AIM OF THE EXERCISE: These records contain pictures, which must be left out; copy exactly the lines from the one with "Марблс и акрил" up to and including the one with "PERRSÍCAS E SUA IMPORTÂNCIA NO".

***** AVAILABLE DATA

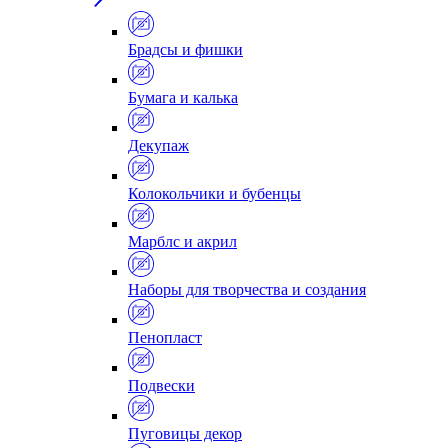
Брадсы и фишки
Бумага и калька
Декупаж
Колокольчики и бубенцы
Марблс и акрил
Наборы для творчества и создания
Пенопласт
Подвески
Пуговицы декор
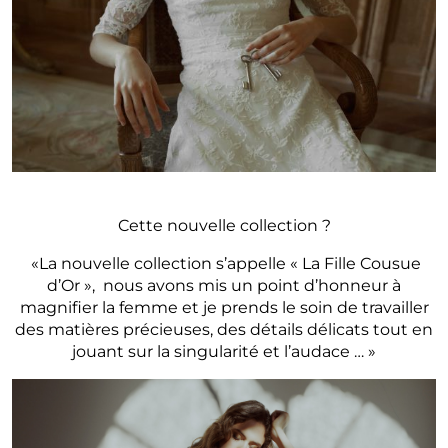
Cette nouvelle collection ?
«La nouvelle collection s’appelle « La Fille Cousue
d’Or », nous avons mis un point d’honneur à
magnifier la femme et je prends le soin de travailler
des matières précieuses, des détails délicats tout en
jouant sur la singularité et l’audace … »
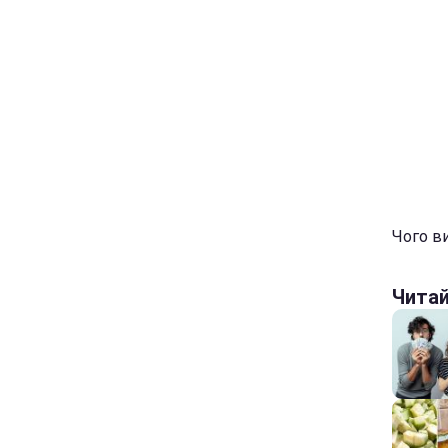
Чого в
Чита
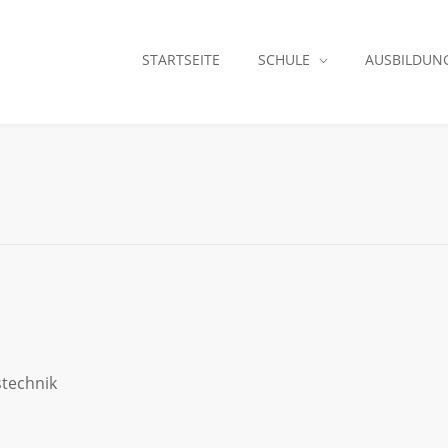
STARTSEITE
SCHULE
AUSBILDUN
technik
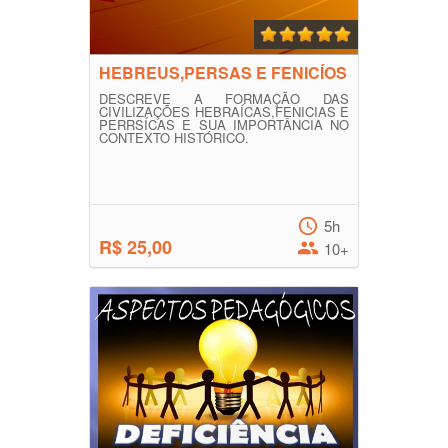
HEBREUS,PERSAS E FENICÍOS
DESCREVE A FORMAÇÃO DAS
CIVILIZAÇÕES HEBRAÍCAS,FENICIAS E
PERRSÍCAS E SUA IMPORTÂNCIA NO
CONTEXTO HISTÓRICO.
5h
R$ 25,00
10+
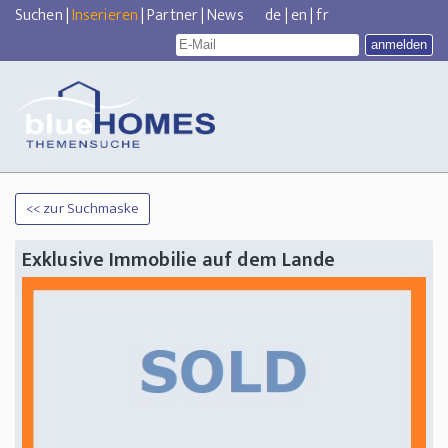
Suchen
|
Inserieren
|
Partner
|
News
de
|
en
|
fr
<< zur Suchmaske
Exklusive Immobilie auf dem Lande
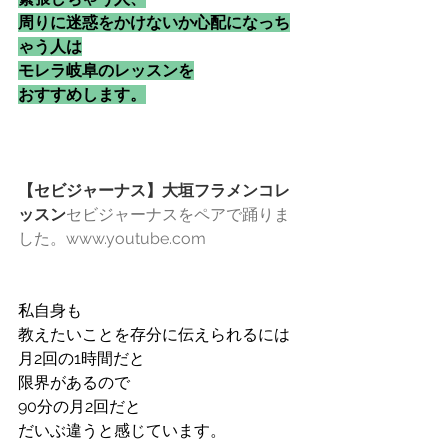
周りに迷惑をかけないか心配になっち
ゃう人は
モレラ岐阜のレッスンを
おすすめします。
【セビジャーナス】大垣フラメンコレ
ッスン
セビジャーナスをペアで踊りま
した。www.youtube.com
私自身も
教えたいことを存分に伝えられるには
月2回の1時間だと
限界があるので
90分の月2回だと
だいぶ違うと感じています。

**********

ANSWER SECTION:
Марблс и акрил
Наборы для творчества и создания
Пенопласт
Подвески
Пуговицы декор
Cette nouvelle collection ?
«La nouvelle collection s’appelle « La Fille Cousue
d’Or », nous avons mis un point d’honneur à
magnifier la femme et je prends le soin de travailler
des matières précieuses, des détails délicats tout en
jouant sur la singularité et l’audace … »
Чого в
Чита
STARTSEITE
SCHULE
AUSBILDUN
technik
HEBREUS,PERSAS E FENICÍOS
DESCREVE A FORMAÇÃO DAS
CIVILIZAÇÕES HEBRAÍCAS,FENICIAS E
PERRSÍCAS E SUA IMPORTÂNCIA NO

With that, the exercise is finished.